Winters, more familiarly referred to as the Headlander, is an intelligent, jetpack-mounted head that escapes from cryogenic sleep aboard the Starcophagus to seek out its original body. That’s not far off from a description of the game Headlander itself, which is a coldly cerebral title desperately seeking a heart. Its aloof narrative is sometimes justified by the plot, which revolves around an out-of-control AI caretaker, Methuselah, that protects its wards by installing thought-suppressing Omega Gems in the robots that carry the last remnants of human consciousness. Instead, however, the game keeps insisting on a pun-filled, Hitchhiker’s Guide-like irreverence that undermines the narrative, whether it’s the psychedelic special effects that wash over the screen after each death to the disco dance moves that each hijacked (sorry, head-jacked) chrome civilian can perform for purely comic effect. The game’s stylish retro flair never enhances the setting or the stakes–it just distracts from it, as if the game’s missing “soul” might be replaced with the gaudy, flashing neon soul of laser light shows, shag carpeting, and new-age-y statues.
When Headlander is more than a series of confrontations with the homicidal Electrosux cleaning bots or the chromatic-laser toting Shepherd security forces that are but one step away from being generic G.I. Joe fodder, it’s at least a decent Metroidvania. The ability to detach and fly one’s head about on command offers some unique exploratory options, and the controls are deftly balanced between the clunkiness of the durable robotic bodies and the Headlander’s nimble yet vulnerable space-helmeted cerebrum. (The far better half of the game, however, is the one in which players must cautiously navigate the protagonist’s skull through hazard-filled ventilation shafts; not the one in which players must outlast emergency lockdowns by killing every guard in the room.) The various upgrades that allow players to turn their dispossessed bodies into auto-firing sentry guns or overcharged time bombs are fun to play with, but then again, the game rarely requires any of these abilities, and the bodies that players swap between have an uninspired sameness.

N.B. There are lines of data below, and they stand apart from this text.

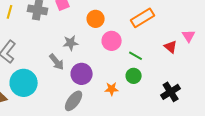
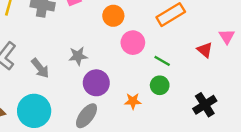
gray star: (71, 43) -> (78, 56), moved
gray arrow: (57, 62) -> (40, 68), moved
cyan circle: (24, 83) -> (34, 111), moved

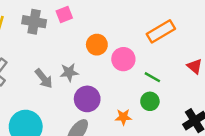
orange circle: (113, 16) -> (97, 45), moved
gray arrow: (40, 68) -> (44, 78), moved

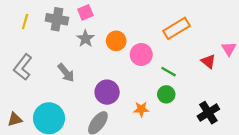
gray star: (69, 72) -> (85, 39), moved, turned -30

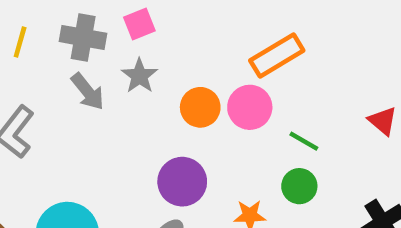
orange rectangle: (177, 28) -> (277, 56), moved
orange circle: (116, 41) -> (200, 107), moved
gray arrow: (66, 73) -> (88, 92), moved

Instead of building upon clever mechanics, the game repetitiously and literally gates progress by way of the exasperatedly smug Routine Operation of Doors (i.e., ROOD, get it?), a computer program that refuses to open doors that are of a higher chromatic hierarchy than the machine players are currently possessing. A green body can access green, yellow, orange, and red doors, but not a blue one: “It’s CYAN-tifically proven this door won’t open for you.” Puzzles, then, are just shades of the same task: find a helpfully hued host and safely guide it back to a locked door. In a few rare instances, these bodies have unique functions–a wheeled sentry that can travel over electrified floors–but for the most part, each body is just a palette-swapped version of another. Each might be capable of shooting an extra laser or two, but despite all the flashy colors reflecting about a room, the game itself sometimes feels a bit monochromatic, like a missed opportunity to find a new Kid Chameleon or Kirby.
All that head-swapping seems to have gotten to the developers, too, because Headlander has an unhealthy personality disorder. The latter half of the game suffers from a sharp difficulty spike in which rooms are overcrowded with enemies (to the point of occasional skips in the frame-rate) as opposed to featuring new mechanics. Laser-splitting puzzles are increasingly complicated, not just because trigger points are occasionally hidden out of frame, but because enemies keep spawning in the middle of a player’s attempt to line up a perfectly refracted shot. Why does a gravity-warping corridor, in which controls are reversed, appear in just one room? Why are tricky mechanics, like a battle in which players must swap between white and black bodies/polarities (as in Outland), confined exclusively to one of two boss fights? Headlander has a great premise, an appealing style, and great controls–but it simply doesn’t have its head on straight.